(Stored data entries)
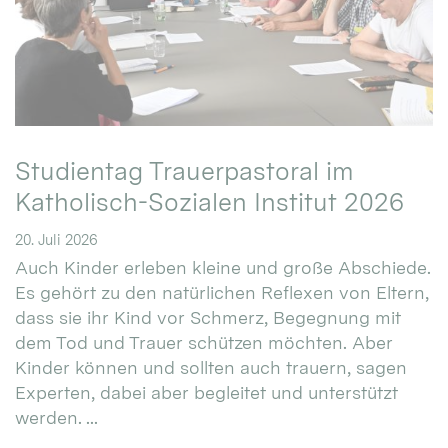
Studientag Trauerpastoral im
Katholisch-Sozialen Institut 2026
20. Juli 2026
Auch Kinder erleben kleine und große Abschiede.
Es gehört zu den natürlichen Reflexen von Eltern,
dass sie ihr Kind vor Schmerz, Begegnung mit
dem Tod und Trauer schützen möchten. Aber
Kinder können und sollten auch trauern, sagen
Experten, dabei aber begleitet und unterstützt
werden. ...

==

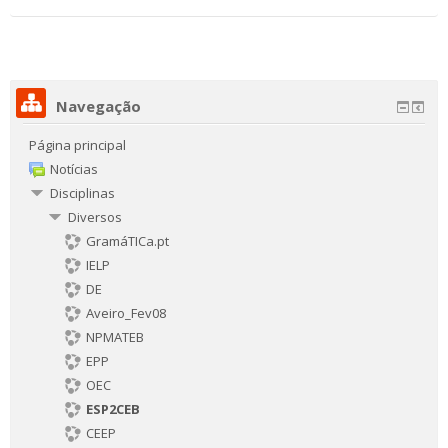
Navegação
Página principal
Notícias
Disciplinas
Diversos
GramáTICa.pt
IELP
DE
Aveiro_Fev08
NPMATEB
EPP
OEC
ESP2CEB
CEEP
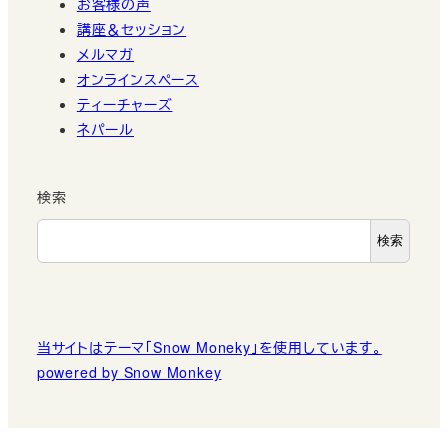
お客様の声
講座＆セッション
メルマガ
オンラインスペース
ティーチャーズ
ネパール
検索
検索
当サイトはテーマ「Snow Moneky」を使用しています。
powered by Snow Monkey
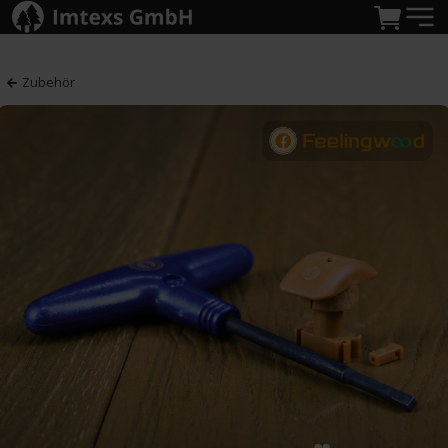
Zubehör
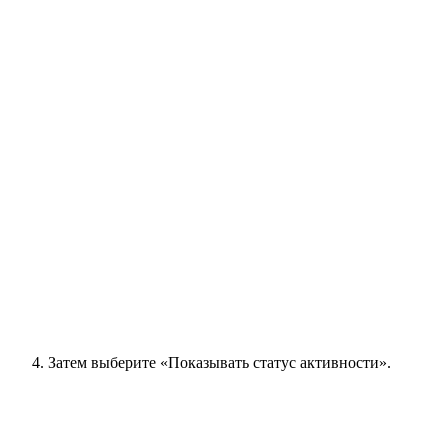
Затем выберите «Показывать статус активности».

==

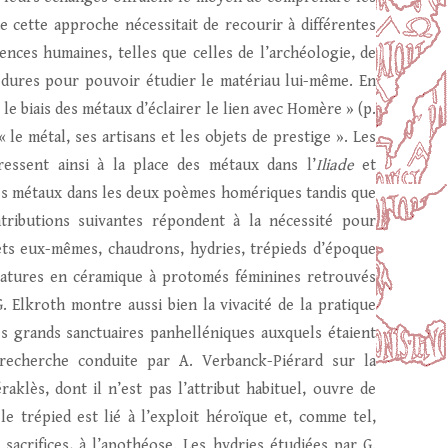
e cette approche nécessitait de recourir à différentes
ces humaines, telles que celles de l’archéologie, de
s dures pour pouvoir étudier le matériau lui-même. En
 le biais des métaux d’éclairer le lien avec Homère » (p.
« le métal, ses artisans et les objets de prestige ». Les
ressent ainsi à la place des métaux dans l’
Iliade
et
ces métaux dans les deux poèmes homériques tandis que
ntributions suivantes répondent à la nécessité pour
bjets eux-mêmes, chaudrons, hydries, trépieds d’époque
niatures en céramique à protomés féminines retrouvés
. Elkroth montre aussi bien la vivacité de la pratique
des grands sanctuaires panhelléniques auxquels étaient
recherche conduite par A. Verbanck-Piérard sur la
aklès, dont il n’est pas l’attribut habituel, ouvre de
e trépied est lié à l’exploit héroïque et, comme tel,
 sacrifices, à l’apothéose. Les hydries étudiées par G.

> **TASK BRIEF**: Using the entries above, give the number of lines that carry the string "dans", without anything else.

> **COMPLETED TASK**: 2